Können Disney und Marvel die Kurve kriegen?

Ich wage mich schon ungesehen darauf zu versteifen, dass The Marvels das Kino nachhaltig revolutionieren wird. Und die ersten überschwänglichen Kritiken bestätigen mich in dieser Überzeugung!

Ein weiteres Meisterwerk aus dem Hause Disney, nach zuletzt innovativen und bahnbrechenden Produktionen wie Dr. Strange & Fake-Prof. X gefangen im Evil Dead-Remake, Egalna… Eternals, Black Panther 2: Die gähnende Langeweile oder Ant-Man…ach was soll’s, Paul Rudd ist ja irgendwie ein sympathischer Kerl.


Ja, ihr fragt euch zurecht: Woher kommt diese Häme? Was ist passiert, dass jemand so auf dem allseits beliebten Marvels Cinematic Universe herumtrampeln muss? Es sind doch so harmlose, so nette und witzige Filmchen, die einem den Alltag versüßen. Ist doch alles töfte im Land der kunterbunten Umhangträger.

Lichtblicke in der Dunkelheit: Die wenigen Erfolge nach End Game

Ich gebe sehr gerne zu, ich habe das MCU bis zu einem gewissen Punkt sehr gerne geschaut. Natürlich gab es in dieser Franchise-Massenabfertigungsfabrik immer schon viele Gurken, aber immer noch wenig genug, dass man die guten Sachen genießen konnte.

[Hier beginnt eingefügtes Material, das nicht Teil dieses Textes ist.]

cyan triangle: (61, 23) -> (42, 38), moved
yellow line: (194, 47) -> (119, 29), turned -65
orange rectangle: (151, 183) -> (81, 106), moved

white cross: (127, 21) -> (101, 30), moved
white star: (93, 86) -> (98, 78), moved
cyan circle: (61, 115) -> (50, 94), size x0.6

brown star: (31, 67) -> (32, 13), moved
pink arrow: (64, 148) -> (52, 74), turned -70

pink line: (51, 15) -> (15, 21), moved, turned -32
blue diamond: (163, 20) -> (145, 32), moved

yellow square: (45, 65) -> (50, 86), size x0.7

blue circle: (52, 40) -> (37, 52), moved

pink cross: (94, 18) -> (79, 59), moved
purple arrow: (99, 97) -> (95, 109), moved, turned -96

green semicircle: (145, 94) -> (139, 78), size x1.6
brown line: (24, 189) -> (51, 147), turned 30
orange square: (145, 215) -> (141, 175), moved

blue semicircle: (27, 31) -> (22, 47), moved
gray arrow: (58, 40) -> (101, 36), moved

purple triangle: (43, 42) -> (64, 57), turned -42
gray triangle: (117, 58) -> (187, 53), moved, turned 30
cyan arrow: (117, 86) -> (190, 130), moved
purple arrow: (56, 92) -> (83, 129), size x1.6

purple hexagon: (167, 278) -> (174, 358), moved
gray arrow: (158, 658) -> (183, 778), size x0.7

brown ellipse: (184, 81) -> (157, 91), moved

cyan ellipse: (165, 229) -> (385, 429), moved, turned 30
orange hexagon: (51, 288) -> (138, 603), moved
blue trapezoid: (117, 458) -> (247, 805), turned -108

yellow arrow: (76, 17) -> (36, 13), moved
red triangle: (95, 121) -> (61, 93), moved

Der erste Guardians of the Galaxy zum Beispiel ist zu seiner Zeit ein so erfrischender und unverbrauchter Film gewesen.

Selten kam Marvel nochmal auf dieses Niveau, trotzdem hatte das Rahmenkonzept einen nicht von der Hand zuweisenden Sog. Bis dann schließlich nach End Game alles erzählt zu sein schien.

© Disney

Drei halbwegs gelungene Filme hat Marvel seitdem noch auf die Leinwand gekriegt: Der eine ist Shang-Chi. Der zweite Spider-Man: No Way Home, der zwar in erster Linie den Nostalgiefaktor der Gen Y getriggert hat, aber trotzdem noch eine packende Handlung mit Hand und Fuß zu erzählen weiß. Und dann ist da noch der dritte Guardians-Film. Viel ist nicht mehr geblieben von der Klasse des Ersten, unterhaltsam ist er aber allemal noch.

Höhepunkt der Enttäuschung: Thor: Love & Thunder unter der Lupe

Dann wurde es still in den Köpfen der Autoren. Die sogenannte Phase IV (oder sind wir schon bei Phase V?), sie schaut sich zu weiten Teilen wie eine The Asylum-Kopie der vorangegangenen Phasen. Man stellt sich ein riesiges Gehege vor, in dem die Schreiberlinge in ihren Hamsterrädern mit Stromschocks dazu angetrieben werden mehr Abziehbilder dieses doch stets funktionierenden Comic-Konstrukts zu produzieren.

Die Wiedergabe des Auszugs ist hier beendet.